Blogger Matt M said...

It's difficult because it seems that everyone who comments on biblical history has an axe to grind.

It's annoying, isn't it. The best way that I've found is to use Wikipedia as a starting point and then using the information there to judge specific arguments for or against. The discussion pages are also worth checking out to see the thinking behind the specific articles.

I've mentioned Tom Paine's 'The Age of Reason' before, and I think it's another good starting point as Paine was a deist rather than an atheist, and so - to an extent - is less biased than those openly for or against Christianity.

7:52 AM

 
Blogger Alex said...

It's annoying, isn't it.

profoundly.

This may take a while. I have a lot more fun punching holes in strict naturalism. ;-) My passionate opinions run dry pretty quick when start hashing over historical theories.

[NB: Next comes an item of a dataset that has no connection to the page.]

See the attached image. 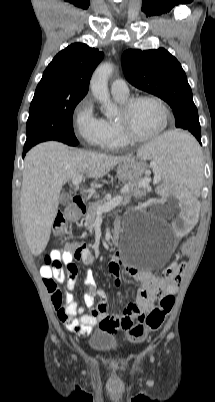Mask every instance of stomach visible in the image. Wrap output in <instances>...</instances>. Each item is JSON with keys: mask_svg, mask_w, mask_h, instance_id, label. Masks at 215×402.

I'll dig in and see what's there.

8:56 AM

 
Blogger Rev. Dr. Incitatus said...

"It's difficult because it seems that everyone who comments on biblical history has an axe to grind."

For that reason, you should take what others say with a pinch of salt. Better to research texts as close to the originals as possible - being wary of the translator's personal bias - and decide for yourself.

Everything from Philo to Eusebius is online for free. I think you would get a lot out of reading the early fathers' works (that are available at least), because they of course had to confront many of the issues we've been discussing in this blog. In short, they had to make a very similar journey to the one that I think you have embarked upon, so you might relate to their writings.

9:31 AM

 
Blogger Rev. Dr. Incitatus said...

"Let me admit that the historical side is not my passion."

Oh, it will be. It's terribly addictive. Especially early Christian history. That, by the way, is why I rattled off that tired old collection of arguments in my historical rant earlier. It's bait, you see. You can only refute it by research, by which time you'll be hooked. Within a year you'll have a sagging bookcase of ancient texts, some in the original language (which you will tell yourself you intend to learn, but never do), and a wife getting increasingly pissed-off with having to remove those well-thumbed copies of the Dead Sea Scrolls, or Seneca's Letters, from the shampoo rack in the bathroom.

It's like smoking. The only way to feel better about it is to get some other poor fool stuck on it.

10:00 AM

 
Blogger Alex said...

Yeish... And you are so addicted to this why now? The ONLY reason I'm going to have to dig into this is because in many ways my professed world view hinges on the answer to a very basic historical question: is this likely to be actual history, or is it more likely to be made up stories. What's your excuse?

I was going to rattle off the standard rebuttals to your arguments, but it's been so long since I've dealt with the historical questions I figured it was probably time for a refresher. Thanks a lot. ;-)

I doubt I'll be able to embrace this elicit addiction to the degree you have. This is already starting to feel like homework!